We will be now using post order traversal recursively, to find the subtrees having the total nodes sum equal to the value specified.

- If
**ROOT:=NULL**then return 0 - Traverse through the left subtre.
- Traverse through the right subtree.
- Check for
**LEFT[VALUE]+RIGHT[VALUE]+ROOT[VALUE]:=target sum.** - If yes then increment the count.
- Then return the sum of subtrees.
- Check whether the main root and the left and right subtree sum is equal to target sum.
- If yes then increment count.
- Return the count of subtrees with sum equal to target sum.

#### Pseudocode

```
INT helper(ROOT,TSUM,(REFERENCE)COUNT){
CHECK:( ROOT=NULL)
RETURN 0
LEFTSUBTREE :=helper(ROOT->LEFT,TSUM,COUNT)
RIGHTSUBTREE :=helper(ROOT->RIGHT,TSUM,COUNT)
CHECK TSUM=LEFTSUBTREE+RIGHTSUBTREE+ROOT[VALUE]
IF YES: COUNT:=COUNT+1
RETURN SUM
}
INT countSubtrees(ROOT,TSUM){
COUNT:=0
CHECK:( ROOT=NULL)
RETURN 0
LEFTSUBTREE :=helper(ROOT->LEFT,TSUM,COUNT)
RIGHTSUBTREE :=helper(ROOT->RIGHT,TSUM,COUNT)
CHECK TSUM=LEFTSUBTREE+RIGHTSUBTREE+ROOT[VALUE]
IF YES: COUNT:=COUNT+1
RETURN COUNT
}
```

#### Code

```
#include<iostream>
using namespace std;
//Binary tree structure
struct node
{
int data;
struct node* left;
struct node* right;
};
//for inserting a new node
node *newNode(int data){
node *temp=new node;
temp->data=data;
temp->right=NULL;
temp->left=NULL;
return (temp);
}
//helper function
//Function to return sum of subtrees and count subtrees with sum=x
int countSubtreesWithSumX(node* root, int x ,int& count)
{ if(root==NULL)
return 0;
int ls= countSubtreesWithSumX(root->left,x,count);
int rs= countSubtreesWithSumX(root->right,x,count);
int sum=ls+rs+root->data;
if(sum==x)
count++;
return sum;
}
//main function
//Function to return the count of subtrees whose sum=x
int countSubtreescheckroot(node* root, int x)
{
if(root==NULL)
return 0;
int count=0;
//return sum of left and right subtrees respectively
int ls= countSubtreesWithSumX(root->left,x,count);
int rs= countSubtreesWithSumX(root->right,x,count);
//checks if the root value added to sums of left and right subtrees equals x
if(x==ls+rs+root->data)
count++;
//returns the count of subtrees with their sum=x
return count;
}
int main() {
// input of sum to check for
int x;
cout<<"Enter the sum to check for"<<endl;
cin>>x;
//sample input of the binary tree
struct node* root=newNode(7);
root->left=newNode(3);
root->right=newNode(2);
root->left->right=newNode(6);
root->left->left=newNode(2);
root->right->right=newNode(11);
cout<<"Number of subtrees with specific sum :"<<" "<<countSubtreescheckroot(root, x)<<endl;
return 0;
}
```

#### Output

```
Enter the sum to check for
11
Number of trees with specific sum : 2
```

#### Output Explanation

```
the tree is : 7
/ \
3 2
/ \ \
2 6 11
//when helper function for left,right subtrees called
It deals with 3 and 2
/ \ \
2 6 11
//for left subtree
2!=11 and 6!=11
but 2+3+6= 11 so count=1 and returns sum of subtree.
//for right subtree
11==11
so count=count+1
=> count=2
returns sum = 11+2 = 13
//in main function
As leftsubtree+rightsubtree+root != sum
i.e. 13+11+7 > 11
so it returns the count = 2
hence
//in int main()
the output 2
```

## Question

#### In helper function why is the count argument declared as "int& count" ?
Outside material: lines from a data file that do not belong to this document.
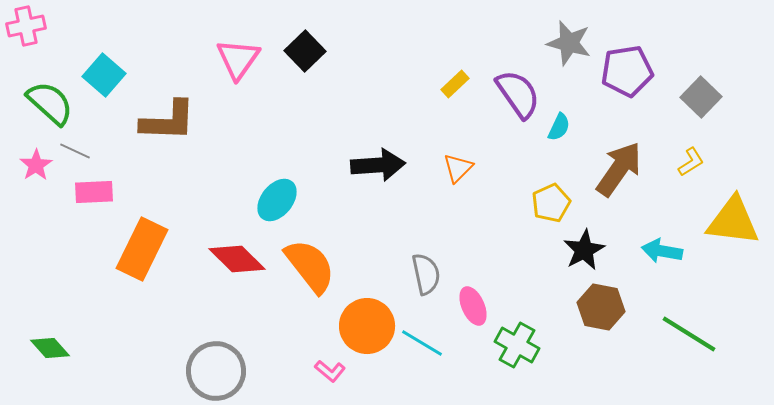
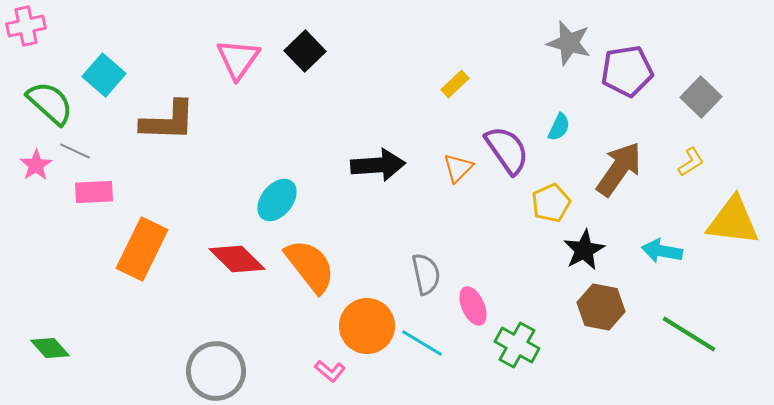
purple semicircle: moved 11 px left, 56 px down
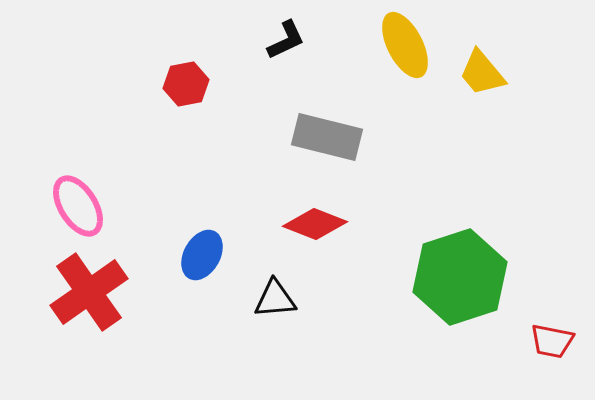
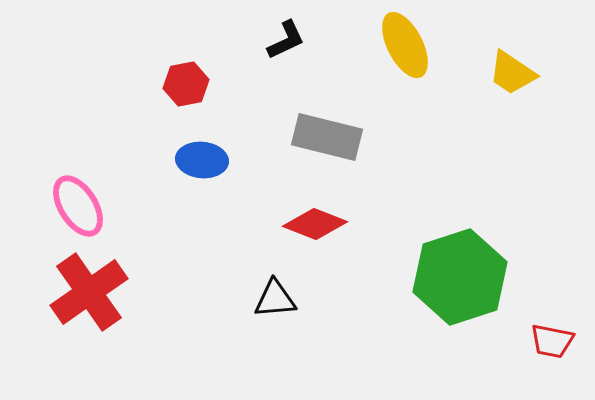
yellow trapezoid: moved 30 px right; rotated 16 degrees counterclockwise
blue ellipse: moved 95 px up; rotated 66 degrees clockwise
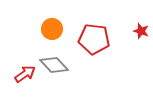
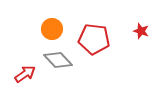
gray diamond: moved 4 px right, 5 px up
#### Time and Space Complexity

Time complexity of this code is O(n) where n is the number of nodes of the binary tree and the space complexity of the problem is `O(h)`

where h is the height of the binary tree.

Now You will know how to count number of subtrees which sum up to a specific value. Thank you.